(Data items)
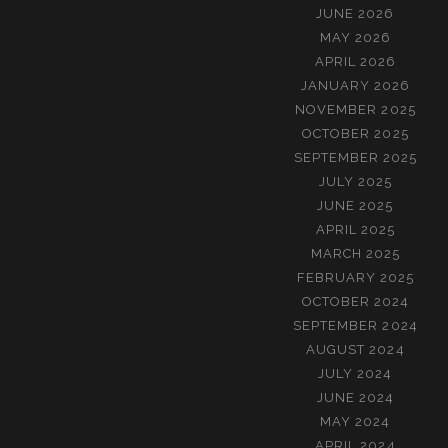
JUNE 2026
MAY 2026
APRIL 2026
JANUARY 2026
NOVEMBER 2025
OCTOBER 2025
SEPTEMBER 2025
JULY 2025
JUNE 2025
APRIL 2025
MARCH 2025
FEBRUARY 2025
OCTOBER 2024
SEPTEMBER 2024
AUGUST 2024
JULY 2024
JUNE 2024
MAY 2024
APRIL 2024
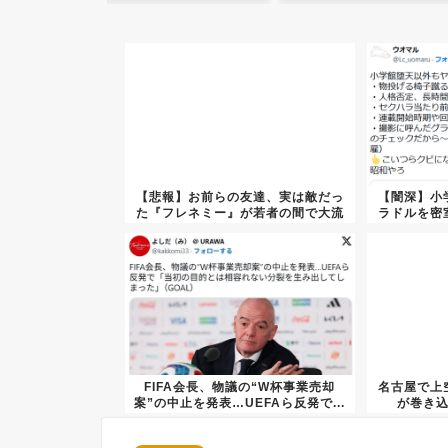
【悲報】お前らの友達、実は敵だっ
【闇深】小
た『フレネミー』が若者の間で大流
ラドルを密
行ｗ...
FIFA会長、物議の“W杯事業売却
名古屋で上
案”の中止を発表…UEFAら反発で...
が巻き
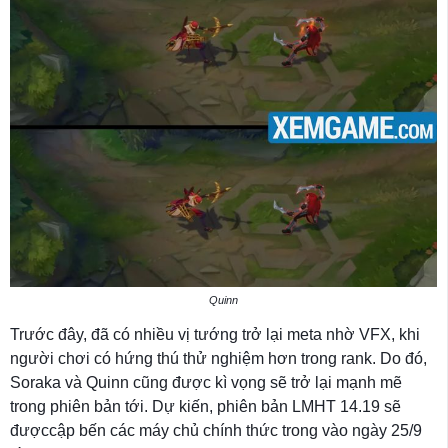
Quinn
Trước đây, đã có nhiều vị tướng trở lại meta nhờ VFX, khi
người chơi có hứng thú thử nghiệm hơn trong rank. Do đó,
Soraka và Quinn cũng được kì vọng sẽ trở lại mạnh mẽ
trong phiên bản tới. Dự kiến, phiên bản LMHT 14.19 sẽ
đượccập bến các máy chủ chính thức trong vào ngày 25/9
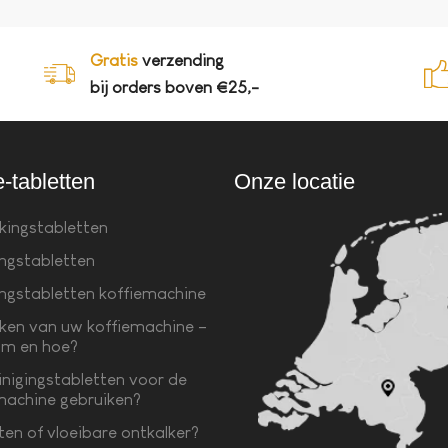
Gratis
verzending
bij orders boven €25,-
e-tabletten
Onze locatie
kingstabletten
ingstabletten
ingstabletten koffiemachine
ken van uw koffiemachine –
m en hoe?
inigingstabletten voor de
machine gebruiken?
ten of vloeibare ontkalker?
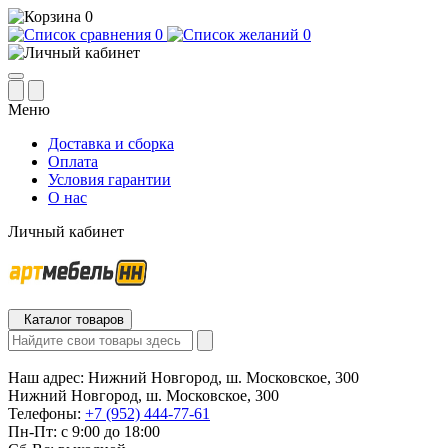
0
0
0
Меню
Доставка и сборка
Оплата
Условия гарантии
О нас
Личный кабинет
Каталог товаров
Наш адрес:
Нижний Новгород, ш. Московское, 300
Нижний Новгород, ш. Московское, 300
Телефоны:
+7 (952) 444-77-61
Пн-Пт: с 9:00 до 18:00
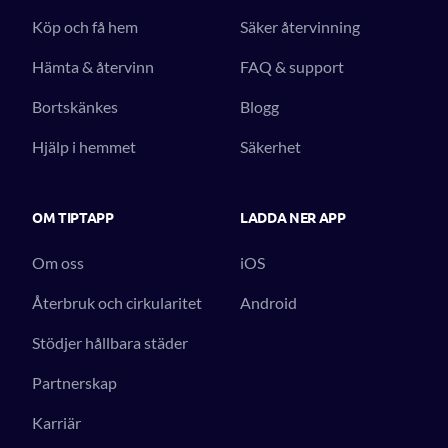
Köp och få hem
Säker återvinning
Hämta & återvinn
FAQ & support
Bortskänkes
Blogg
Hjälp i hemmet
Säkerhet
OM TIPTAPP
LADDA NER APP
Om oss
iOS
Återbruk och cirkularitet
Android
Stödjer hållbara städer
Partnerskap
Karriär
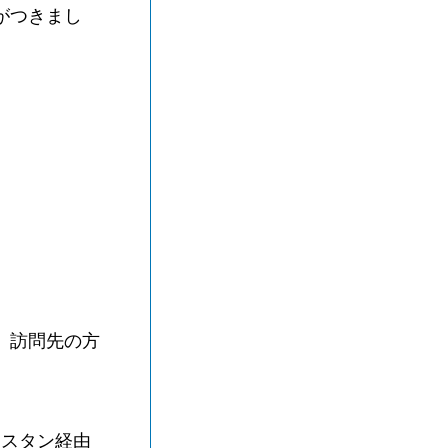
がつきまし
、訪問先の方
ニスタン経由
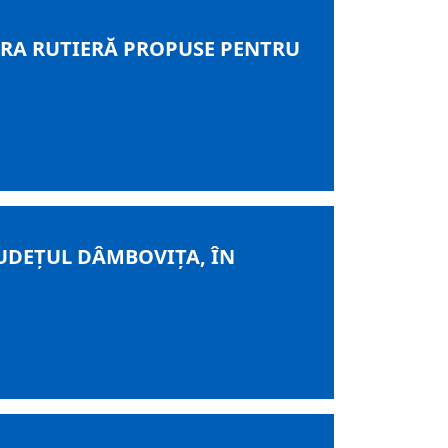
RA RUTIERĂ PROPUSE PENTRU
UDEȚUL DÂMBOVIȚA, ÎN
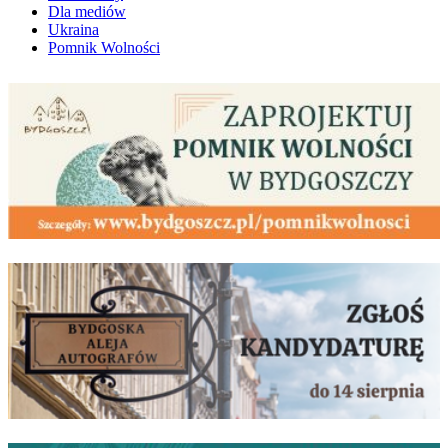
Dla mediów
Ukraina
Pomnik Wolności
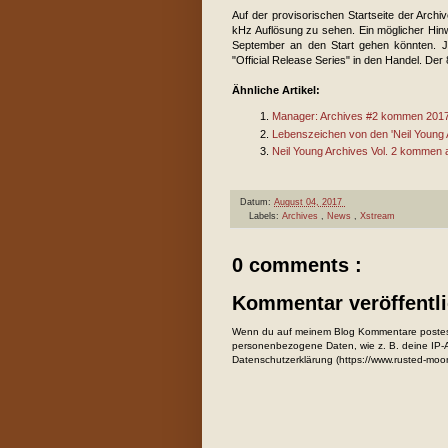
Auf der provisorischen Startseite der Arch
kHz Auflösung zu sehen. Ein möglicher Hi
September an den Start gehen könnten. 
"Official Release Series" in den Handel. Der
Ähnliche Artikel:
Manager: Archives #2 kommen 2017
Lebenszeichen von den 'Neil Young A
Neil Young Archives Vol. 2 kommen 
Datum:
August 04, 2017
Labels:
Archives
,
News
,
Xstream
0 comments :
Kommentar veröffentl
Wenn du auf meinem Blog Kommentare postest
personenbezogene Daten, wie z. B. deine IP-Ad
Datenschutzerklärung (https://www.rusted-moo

Description of the task ->
For every record above, repeat the text exactly and omit any picture.

Answer to this task ->
JUNE 2026
MAY 2026
APRIL 2026
JANUARY 2026
NOVEMBER 2025
OCTOBER 2025
SEPTEMBER 2025
JULY 2025
JUNE 2025
APRIL 2025
MARCH 2025
FEBRUARY 2025
OCTOBER 2024
SEPTEMBER 2024
AUGUST 2024
JULY 2024
JUNE 2024
MAY 2024
APRIL 2024
【悲報】お前らの友達、実は敵だっ
【闇深】小
た『フレネミー』が若者の間で大流
ラドルを密
行ｗ...
FIFA会長、物議の“W杯事業売却
名古屋で上
案”の中止を発表…UEFAら反発で...
が巻き
Quinn
Trước đây, đã có nhiều vị tướng trở lại meta nhờ VFX, khi
người chơi có hứng thú thử nghiệm hơn trong rank. Do đó,
Soraka và Quinn cũng được kì vọng sẽ trở lại mạnh mẽ
trong phiên bản tới. Dự kiến, phiên bản LMHT 14.19 sẽ
đượccập bến các máy chủ chính thức trong vào ngày 25/9
Gratis
verzending
bij orders boven €25,-
e-tabletten
Onze locatie
kingstabletten
ingstabletten
ingstabletten koffiemachine
ken van uw koffiemachine –
m en hoe?
inigingstabletten voor de
machine gebruiken?
ten of vloeibare ontkalker?
0
0
0
Меню
Доставка и сборка
Оплата
Условия гарантии
О нас
Личный кабинет
Каталог товаров
Наш адрес:
Нижний Новгород, ш. Московское, 300
Нижний Новгород, ш. Московское, 300
Телефоны:
+7 (952) 444-77-61
Пн-Пт: с 9:00 до 18:00
Köp och få hem
Säker återvinning
Hämta & återvinn
FAQ & support
Bortskänkes
Blogg
Hjälp i hemmet
Säkerhet
OM TIPTAPP
LADDA NER APP
Om oss
iOS
Återbruk och cirkularitet
Android
Stödjer hållbara städer
Partnerskap
Karriär
がつきまし
、訪問先の方
ニスタン経由
RA RUTIERĂ PROPUSE PENTRU
UDEȚUL DÂMBOVIȚA, ÎN
Dla mediów
Ukraina
Pomnik Wolności
Auf der provisorischen Startseite der Arch
kHz Auflösung zu sehen. Ein möglicher Hi
September an den Start gehen könnten. 
"Official Release Series" in den Handel. Der
Ähnliche Artikel:
Manager: Archives #2 kommen 2017
Lebenszeichen von den 'Neil Young A
Neil Young Archives Vol. 2 kommen 
Datum:
August 04, 2017
Labels:
Archives
,
News
,
Xstream
0 comments :
Kommentar veröffentl
Wenn du auf meinem Blog Kommentare postest
personenbezogene Daten, wie z. B. deine IP-Ad
Datenschutzerklärung (https://www.rusted-moo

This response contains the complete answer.